First Run
This page walks you through Omnibot's first launch and basic setup. Do not rush to enable every feature on the first pass. Focus on confirming these items first:
- The app can launch normally
- Core permissions are granted
- A remote model can be called
- Scene models are bound
- The workspace directory has initialized
- The chat page can complete one minimal execution path
If any step fails, stop there and troubleshoot it first. It is usually not worth jumping straight to skills, MCP, or local models before the base path works.
Step 1: Install and open the app
Download the package that matches your current device:
GitHub Release: https://github.com/omnimind-ai/OpenOmniBot/releases
CNB, recommended for mainland China networks: https://cnb.cool/o.a/OpenOmniBot/-/releases
Current releases usually provide two package variants:
- Standard version: smaller and better for first validating remote models, chat, permissions, and the workspace.
- Version with local inference: includes on-device model inference capabilities and is better for validating local models later.
The in-app auto-updater will keep using your currently installed package type. To switch between the two package types, manually install the other package once to overwrite the current one.

For development builds, use:
./gradlew :app:installDevelopStandardDebug -Ptarget=lib/main_standard.dart
./gradlew :app:installDevelopOmniinferDebug -Ptarget=lib/main_omniinfer.dartFor your first run, install the standard version first. After the remote model and execution path are working, switch to the local inference version. This makes it easier to tell whether a problem comes from the model, permissions, workspace, or local inference environment.
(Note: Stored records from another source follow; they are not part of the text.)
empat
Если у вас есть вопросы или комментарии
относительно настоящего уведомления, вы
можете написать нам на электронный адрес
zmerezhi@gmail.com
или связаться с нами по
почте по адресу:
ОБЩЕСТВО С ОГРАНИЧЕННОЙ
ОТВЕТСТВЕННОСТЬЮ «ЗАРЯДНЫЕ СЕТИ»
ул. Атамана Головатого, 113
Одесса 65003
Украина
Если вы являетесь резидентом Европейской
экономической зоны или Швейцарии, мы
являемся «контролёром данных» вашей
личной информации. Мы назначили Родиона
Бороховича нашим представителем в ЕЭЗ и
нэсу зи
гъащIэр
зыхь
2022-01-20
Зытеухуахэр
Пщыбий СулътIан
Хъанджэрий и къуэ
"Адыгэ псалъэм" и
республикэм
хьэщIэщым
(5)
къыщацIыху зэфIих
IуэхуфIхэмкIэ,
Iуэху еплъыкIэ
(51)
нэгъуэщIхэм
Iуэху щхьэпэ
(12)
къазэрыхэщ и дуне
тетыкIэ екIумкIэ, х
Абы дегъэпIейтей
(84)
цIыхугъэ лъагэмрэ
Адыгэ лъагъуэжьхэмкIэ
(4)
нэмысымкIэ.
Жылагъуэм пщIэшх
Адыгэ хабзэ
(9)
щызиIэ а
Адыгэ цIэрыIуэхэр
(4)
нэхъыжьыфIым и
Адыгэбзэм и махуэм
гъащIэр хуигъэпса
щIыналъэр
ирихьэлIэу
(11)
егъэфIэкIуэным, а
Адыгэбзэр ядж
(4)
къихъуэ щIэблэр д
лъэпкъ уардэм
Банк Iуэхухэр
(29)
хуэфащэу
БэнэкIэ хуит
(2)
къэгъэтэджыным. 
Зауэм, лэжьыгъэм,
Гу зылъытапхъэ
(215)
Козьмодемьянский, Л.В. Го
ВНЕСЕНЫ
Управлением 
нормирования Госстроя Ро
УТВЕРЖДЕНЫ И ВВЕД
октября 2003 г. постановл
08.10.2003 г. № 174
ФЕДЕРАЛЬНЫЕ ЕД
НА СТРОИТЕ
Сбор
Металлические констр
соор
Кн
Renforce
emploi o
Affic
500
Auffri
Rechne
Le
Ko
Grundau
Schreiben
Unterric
Step 2: Wait for first initialization
After opening Omnibot for the first time, you will see the welcome page while the app prepares the Alpine runtime, workspace directory, and default configuration in the background.

At this step:
- Keep the app in the foreground. Do not immediately send it to the background or clear the process.
- If the system shows permission prompts for notifications, background execution, overlays, or similar capabilities, allow the app to enter the corresponding settings page.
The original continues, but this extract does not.